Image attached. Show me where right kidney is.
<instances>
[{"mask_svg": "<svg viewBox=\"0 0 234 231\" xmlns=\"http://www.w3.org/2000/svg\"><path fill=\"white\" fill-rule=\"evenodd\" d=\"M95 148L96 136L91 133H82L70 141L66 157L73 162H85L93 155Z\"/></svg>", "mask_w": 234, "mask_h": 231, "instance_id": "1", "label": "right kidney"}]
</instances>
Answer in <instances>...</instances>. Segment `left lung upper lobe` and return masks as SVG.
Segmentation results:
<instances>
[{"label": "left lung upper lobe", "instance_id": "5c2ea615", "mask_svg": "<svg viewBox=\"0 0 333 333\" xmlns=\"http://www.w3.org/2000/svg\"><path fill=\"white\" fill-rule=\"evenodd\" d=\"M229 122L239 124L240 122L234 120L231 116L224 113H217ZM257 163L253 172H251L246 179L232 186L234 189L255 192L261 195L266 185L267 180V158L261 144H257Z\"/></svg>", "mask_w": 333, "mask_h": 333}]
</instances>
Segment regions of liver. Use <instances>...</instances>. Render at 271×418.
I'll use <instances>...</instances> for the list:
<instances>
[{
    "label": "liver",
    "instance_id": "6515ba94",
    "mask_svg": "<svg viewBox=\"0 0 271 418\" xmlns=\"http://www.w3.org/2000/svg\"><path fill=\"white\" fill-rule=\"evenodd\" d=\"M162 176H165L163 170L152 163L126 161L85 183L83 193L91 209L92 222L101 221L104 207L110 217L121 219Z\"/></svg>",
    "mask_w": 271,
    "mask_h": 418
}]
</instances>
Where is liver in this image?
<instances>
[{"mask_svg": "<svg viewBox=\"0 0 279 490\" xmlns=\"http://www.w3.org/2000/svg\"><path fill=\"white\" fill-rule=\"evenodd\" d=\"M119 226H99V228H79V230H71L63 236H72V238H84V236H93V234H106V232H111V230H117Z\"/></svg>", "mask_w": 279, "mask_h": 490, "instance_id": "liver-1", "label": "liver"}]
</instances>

::::::

Return, exactly and without additions, the lines that run from the one containing "Answer in <instances>...</instances>." to the end of the material above.

Answer in <instances>...</instances>. Segment `left lung upper lobe` and return masks as SVG.
Segmentation results:
<instances>
[{"label": "left lung upper lobe", "instance_id": "5c2ea615", "mask_svg": "<svg viewBox=\"0 0 333 333\" xmlns=\"http://www.w3.org/2000/svg\"><path fill=\"white\" fill-rule=\"evenodd\" d=\"M229 122L239 124L240 122L234 120L231 116L224 113H217ZM257 163L253 172H251L246 179L232 186L234 189L255 192L261 195L266 185L267 180V158L261 144H257Z\"/></svg>", "mask_w": 333, "mask_h": 333}]
</instances>
Segment regions of liver. Use <instances>...</instances>. Render at 271×418.
I'll use <instances>...</instances> for the list:
<instances>
[{
    "label": "liver",
    "instance_id": "6515ba94",
    "mask_svg": "<svg viewBox=\"0 0 271 418\" xmlns=\"http://www.w3.org/2000/svg\"><path fill=\"white\" fill-rule=\"evenodd\" d=\"M162 176H165L163 170L152 163L126 161L85 183L83 193L91 209L92 222L101 221L104 207L110 217L121 219Z\"/></svg>",
    "mask_w": 271,
    "mask_h": 418
}]
</instances>
Where is liver in this image?
<instances>
[{"mask_svg": "<svg viewBox=\"0 0 279 490\" xmlns=\"http://www.w3.org/2000/svg\"><path fill=\"white\" fill-rule=\"evenodd\" d=\"M119 226H99V228H79V230H71L63 236H72V238H84V236H93V234H106V232H111V230H117Z\"/></svg>", "mask_w": 279, "mask_h": 490, "instance_id": "liver-1", "label": "liver"}]
</instances>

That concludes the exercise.